Moreover, as Trenkov-Wermuth employs his chosen set of analytic criteria to the UNMIK and UNTAET case studies, a substantive discussion unfolds that critically examines a variety of shortcomings in the UN's approach to reconstituting governance structures. Some of the shortcomings, such as the confusion and loss of momentum from the failure to appropriately define the "applicable law," are now relatively well known in the international community. However, other problems, such as the devastating effects of language politics on both structural and day-to-day management, are not often explored in detail, and the analysis of UNMIK and UNTAET brings a number of such more obscure issues to light, describing their pernicious effects. For instance, the author draws attention to the logistical nightmare that resulted from the decision to select Portuguese as the key legal language in East Timor, despite the fact that very few people spoke it. Taken together, the issues discussed and the lessons identified constitute a useful compendium of benchmarks that the UN will need to fully address to improve operations in the future.

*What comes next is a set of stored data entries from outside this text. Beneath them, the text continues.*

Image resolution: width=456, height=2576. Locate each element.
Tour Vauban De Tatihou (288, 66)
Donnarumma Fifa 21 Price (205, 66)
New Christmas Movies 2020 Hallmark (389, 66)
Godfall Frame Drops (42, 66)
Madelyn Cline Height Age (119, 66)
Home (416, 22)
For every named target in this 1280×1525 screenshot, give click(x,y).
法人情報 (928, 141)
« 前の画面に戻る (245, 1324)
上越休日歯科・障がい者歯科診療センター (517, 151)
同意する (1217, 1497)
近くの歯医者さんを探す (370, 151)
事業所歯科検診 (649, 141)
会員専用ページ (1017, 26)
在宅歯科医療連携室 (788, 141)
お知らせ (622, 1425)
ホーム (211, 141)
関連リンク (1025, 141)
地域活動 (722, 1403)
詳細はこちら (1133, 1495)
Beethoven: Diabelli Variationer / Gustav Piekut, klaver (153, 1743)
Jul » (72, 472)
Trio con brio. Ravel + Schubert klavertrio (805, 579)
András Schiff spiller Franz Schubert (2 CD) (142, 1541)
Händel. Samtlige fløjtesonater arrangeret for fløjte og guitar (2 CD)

Interestingly, the appearance of this book coincides with an unusually productive year for DPKO in terms of guidance on best practices in governance operations. At the close of 2009, DPKO issued two significant publications designed to address many of the concerns that this book covers: Policy for Justice Components in United Nations Peace Operations and Methodology for Review of Justice and Corrections Components in United Nations Peace Operations. With these publications, which represent an explicit statement about the principles that should guide future peacekeeping operations, DPKO has demonstrated its capacity and commitment to tackle many of the challenges that this book addresses. A work examining past and future peacekeeping operations in light of the new policy pronouncements would be a welcome addition to the field, and Trenkov-Wermuth's creative and rigorous intellect would be well suited for the task. Until then, United Nations Justice will remain a thoughtful and useful contribution to the understanding of how UN governance operations have evolved.
—Scott N. Carlson
The reviewer is Senior Justice Advisor at the U.S. Department of State. Any views expressed herein are solely those of Mr. Carlson, and they do not necessarily reflect the position of the US Department of State.